The old foes - hosting a joint conference to update press on progress in their year-old relationship - even found time to pick on a new mutual enemy in IBM, by urging partners to help customers adopt each others' systems and dump mainframes.

"The backbone of IT is moving off the mainframe. We [Microsoft and Sun] will disagree about where [customers] should go, but we will agree they should go," McNealy said.

Employing a phrase he once reserved only for use against Microsoft prior to the April 2004 deal, a grinning McNealy said: "It's mankind against IBM Global Services."

Ballmer, meanwhile, talked of interoperability between .NET and "Sun's Java" a small phrase likely to irritate IBM, which has tussled with Sun over Java for years.

Such a casual reference is also likely to ruffle feathers in the Java community at large, which is very sensitive on the matter of whether Java is "owned" by a single company.
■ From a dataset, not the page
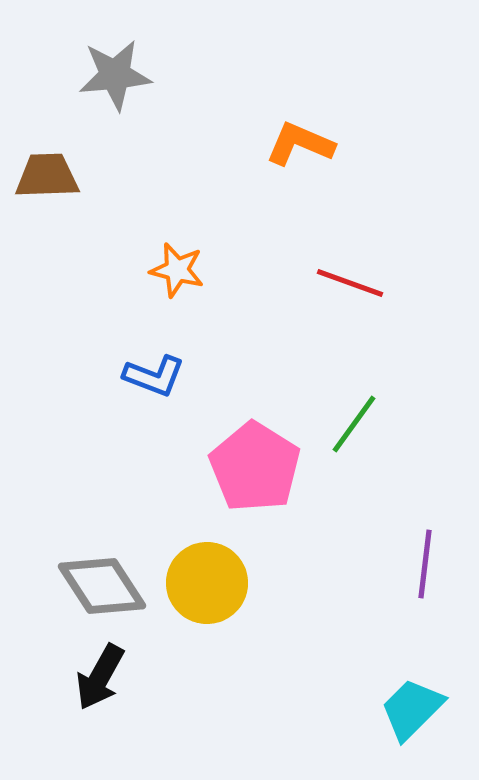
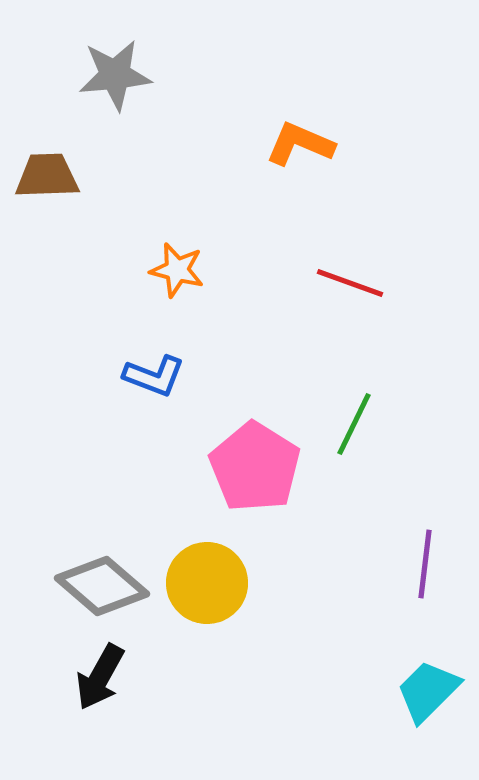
green line: rotated 10 degrees counterclockwise
gray diamond: rotated 16 degrees counterclockwise
cyan trapezoid: moved 16 px right, 18 px up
Aside from sticking it to IBM, McNealy and Ballmer conceded that engineering progress has been slower than management wanted, but the pace had picked up in the last three-to-six months.

From the outset of last year's deal, Sun and Microsoft said interoperability between directory systems was a priority, but Ballmer today joked it had taken "12-and-a-half months to deliver 12 months work".

"You had a world where it's like when the Berlin Wall came down," he said describing the situation after the companies announced an end to hostilities.

"There wasn't a lot of natural contact with folks from the East and West. We spent time where the engineers were getting to know each other and speaking a common language. It was frustrating as executives, we said: 'Stop the getting to know each other stuff, and get on with the making stuff!'."

McNealy said the companies had overcome the misapprehension that the deal meant they were somehow merging Solaris and Windows or combining Java and .NET.

The first meaningful fruits of the collaboration are two proposed specifications that would enable web services and systems using their rival directory technologies to interoperate by sharing users identities.

The goal is for browser-based, federated single sign-in between domains using Sun's directory systems - which run the Liberty Alliance Project's Liberty ID-FF - and Windows' Active Directory and .NET systems, which are based on Microsoft's WS-Federation specification.

Web Single Sign-on Metadata Exchange (Web SSO MEX) and Web Single Sign-on Interoperability Profile (Web SSO Interop Profile) will be supported in current versions of Windows Server and Sun's Java Enterprise System (JES).

The specifications have wide-ranging impact. Server vendors, systems integrators and customers can - theoretically - reduce the amount of time and cost need to make rival directory systems work together. They also hold out the prospect that partners and consumers can securely move between different domains having logged in just once.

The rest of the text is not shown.